Just how open negotiations will be is unclear.

Exempt from open meetings law

Senate and House leaders each named their negotiating teams, known as the budget conference committee, last Thursday. The House team alone has 25 members, all but one a Republican.

Formal talks are expected to begin this week. Asked about the Senate’s apparent willingness to open the meetings, House leaders were more restrained.

“I generally don’t have a problem with that,” said Speaker Thom Tillis of Huntersville. Rep. Nelson Dollar of Cary, who co-chairs the House negotiators, said he hadn’t had a chance to talk with his Senate counterparts.

Unlike regular standing committees on topics such as education or health care, conference committees aren’t subject to the state’s open meetings law, said Gerry Cohen, the General Assembly’s special counsel.

When Democratic lawmakers came under pressure to open their super-sub negotiations in the ’80s, they did so grudgingly, at one point speaking in a sort of code. When he was Speaker, Raleigh Democrat Dan Blue began opening the process.

“It was absolutely appalling that you could spend billions of taxpayer dollars and taxpayers never saw the light of the process,” said Blue, now Senate minority leader.

Some Democrats are skeptical about Republicans’ appetite for openness.

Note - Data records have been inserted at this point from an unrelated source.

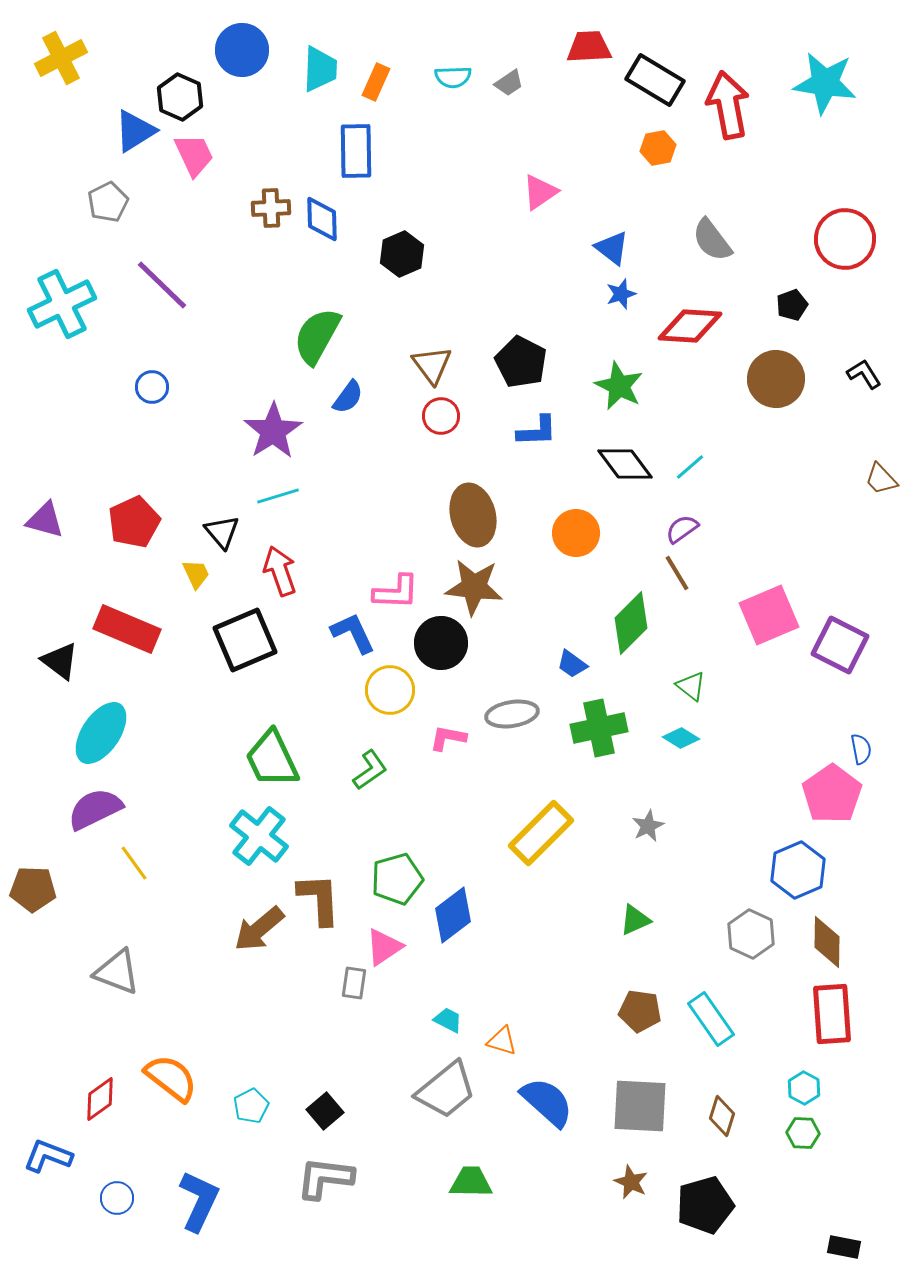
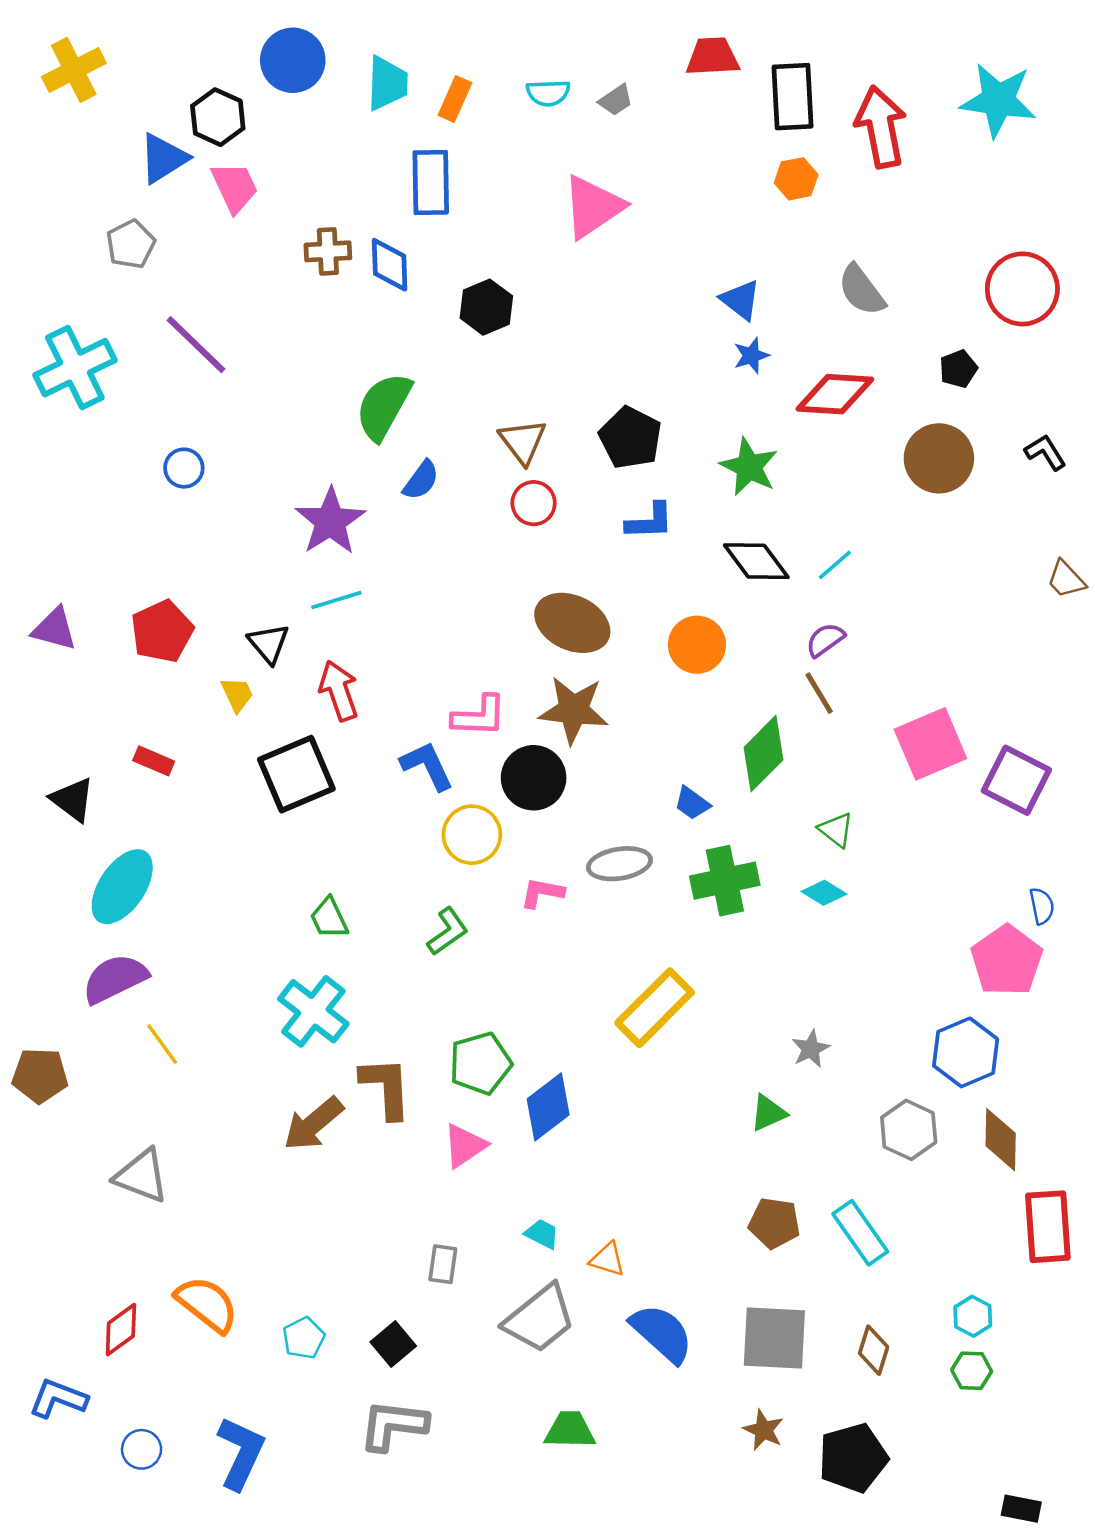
black rectangle: (655, 80) -> (793, 97), turned 56
pink triangle: (540, 192) -> (593, 207), moved, size x1.5
brown ellipse: (473, 515) -> (572, 623), turned -50
red rectangle: (127, 629) -> (154, 761), size x0.5
green trapezoid: (272, 759) -> (329, 918), size x0.6
gray star: (648, 826) -> (811, 1049), moved
gray rectangle: (354, 983) -> (443, 1264), moved
red rectangle: (832, 1014) -> (1048, 1227), moved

“It’s surprising that after putting together a budget without any public input, suddenly there’s talk about opening the whole thing up,” said Rep. Paul Luebke, a Durham Democrat in office since 1991.

“If they’ve negotiated all the details and open it just to rubber-stamp it, that’s an empty act, basically a waste of time,” Blue said.

Key decisions

One Senate negotiator, Tommy Tucker of Waxhaw, said GOP senators seem intent on opening the process.

“There’s a pretty fair consensus about going on and opening up to the public,” he said. “We don’t have anything to hide.”

The process of making important decisions could still remain behind closed doors. And in fact some Senate committee leaders already have met with House counterparts.

That wouldn’t surprise Ferrel Guillory, a political analyst at UNC Chapel Hill. He expects the big decisions to be made in private.

“While we would all applaud an effort by the state Senate to say all negotiations are open, sooner or later … we’ll end up with key decisions made by key decision-makers,” he said. “When things get stuck, somebody will unstick them.”